Devolved business rates
Firstly, we emphasised how the current devolution of business rates to local pilot pools, in areas like London, has alarmed some people in our sector. The fear is that, if councils were to gain full control over business rates (and begin to rely on this source of finance for the vast majority of their income), many would be disinclined to offer the level of relief charity shops currently rely upon.
These concerns can easily be addressed, and therefore we asked the government makes it official public policy that where business rates retention is devolved to local government the mandatory rate of 80 per cent relief is always maintained.
Business rates relief postcode lottery
In addition to these fears about mandatory business rates relief, our research indicates that charity shops currently operate under a postcode lottery when it comes to discretionary rate relief. Only around one in seven of shops actually receive this additional benefit, and this can lead to anomalous situations where small charity shop chains have shops only streets apart but receive different rates relief – sometimes even within the same borough.

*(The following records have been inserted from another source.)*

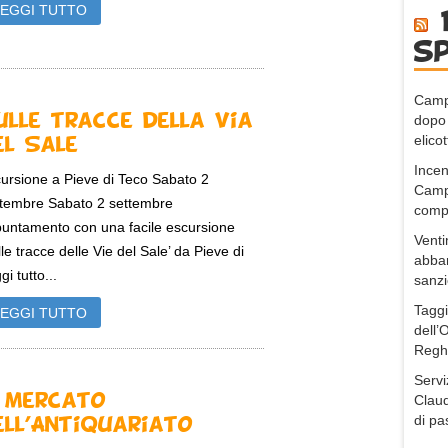
LEGGI TUTTO
s
Campo
ulle tracce della Via
dopo 
elico
el Sale
Incen
ursione a Pieve di Teco Sabato 2
Camp
tembre Sabato 2 settembre
comp
untamento con una facile escursione
Venti
lle tracce delle Vie del Sale’ da Pieve di
abban
gi tutto...
sanz
Taggi
LEGGI TUTTO
dell’
Regh
Servi
l mercato
Claud
di pa
ell’Antiquariato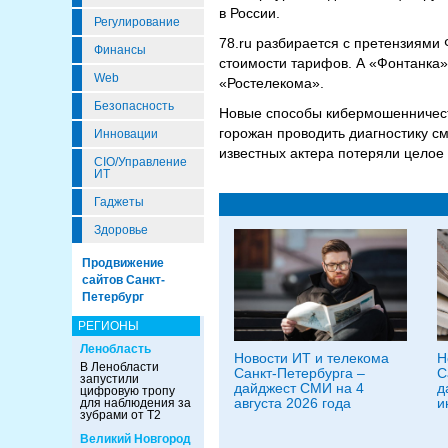
в России.
Регулирование
78.ru разбирается с претензиям
Финансы
стоимости тарифов. А «Фонтанка»
Web
«Ростелекома».
Безопасность
Новые способы кибермошенничеств
горожан проводить диагностику см
Инновации
известных актера потеряли целое
CIO/Управление
ИТ
Гаджеты
Здоровье
Продвижение
сайтов Санкт-
Петербург
РЕГИОНЫ
Ленобласть
Новости ИТ и телекома
Н
В Ленобласти
Санкт-Петербурга –
С
запустили
дайджест СМИ на 4
д
цифровую тропу
августа 2026 года
и
для наблюдения за
зубрами от Т2
Великий Новгород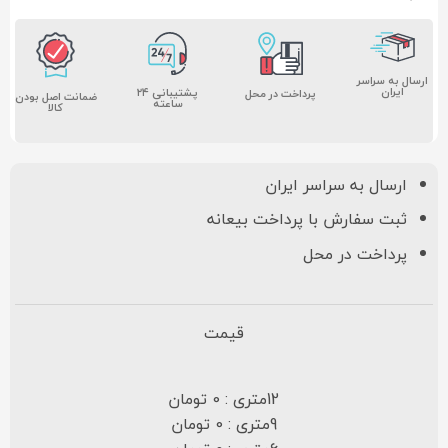
ارسال به سراسر
ایران
پشتیبانی ۲۴
پرداخت در محل
ضمانت اصل بودن
ساعته
کالا
ارسال به سراسر ایران
ثبت سفارش با پرداخت بیعانه
پرداخت در محل
قیمت
12متری : 0 تومان
9متری : 0 تومان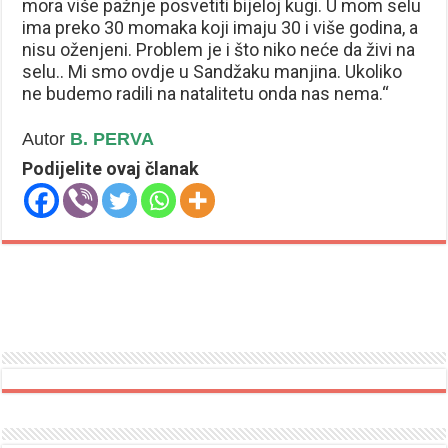
mora više pažnje posvetiti bijeloj kugi. U mom selu
ima preko 30 momaka koji imaju 30 i više godina, a
nisu oženjeni. Problem je i što niko neće da živi na
selu.. Mi smo ovdje u Sandžaku manjina. Ukoliko
ne budemo radili na natalitetu onda nas nema.“
Autor
B. PERVA
Podijelite ovaj članak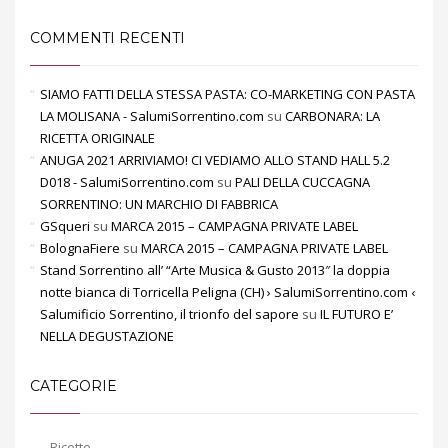
COMMENTI RECENTI
SIAMO FATTI DELLA STESSA PASTA: CO-MARKETING CON PASTA
LA MOLISANA - SalumiSorrentino.com
su
CARBONARA: LA
RICETTA ORIGINALE
ANUGA 2021 ARRIVIAMO! CI VEDIAMO ALLO STAND HALL 5.2
D018 - SalumiSorrentino.com
su
PALI DELLA CUCCAGNA
SORRENTINO: UN MARCHIO DI FABBRICA
GSqueri
su
MARCA 2015 – CAMPAGNA PRIVATE LABEL
BolognaFiere
su
MARCA 2015 – CAMPAGNA PRIVATE LABEL
Stand Sorrentino all’ “Arte Musica & Gusto 2013″ la doppia
notte bianca di Torricella Peligna (CH) › SalumiSorrentino.com ‹
Salumificio Sorrentino, il trionfo del sapore
su
IL FUTURO E’
NELLA DEGUSTAZIONE
CATEGORIE
Ricette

To end this lottery, we argued that it would be much simpler, fairer and more cost-effective to move to a mandatory system of 100 per cent rate relief for all charity shops, recognising their wide social benefits and enabling them to do even more for good causes across the country.
We know that many charities prefer to operate their retail chains through a trading subsidiary, seeing this as an efficient means of ring-fencing funds and managing risk. Charity trustees are not always retail experts and many prefer to delegate this responsibility to a suitably skilled board of directors on the subsidiary.
Unfortunately, in some cases local authorities see charitable trading companies as commercial enterprises and hence not entitled to rate relief. This is not at all within the spirit of the rate relief legislation and is an unintended consequence of the trading subsidiary system. Therefore, we recommended that the government grant full charitable rate relief however they are run.
Lack of transparency
We highlighted the clear lack of transparency in the current system. When we asked local authorities on what basis they grant additional charitable rate relief to charity shop, we were concerned that the second most common answer they gave was that claims for additional rate relief are considered on an individual basis. When specific criteria are set then each charity shop at least knows where it stands. If they are able to meet the criteria listed, they will get their rate relief as per the stated policy. There may be many charity shops who lose out under such a policy, but at least the process will be clear and transparent.
By contrast, when no policies and criteria are published charity shops have less control over their fate. They may need to reapply for rate relief on an annual basis and have no idea if it will be granted, making budgeting harder.
Therefore, ensure that all rate collection authorities in England, Wales and Scotland publish a clear statement on their website outlining under what circumstances they would grant additional charitable rate relief to charity shops under their jurisdiction. This will increase openness, accountability and transparency.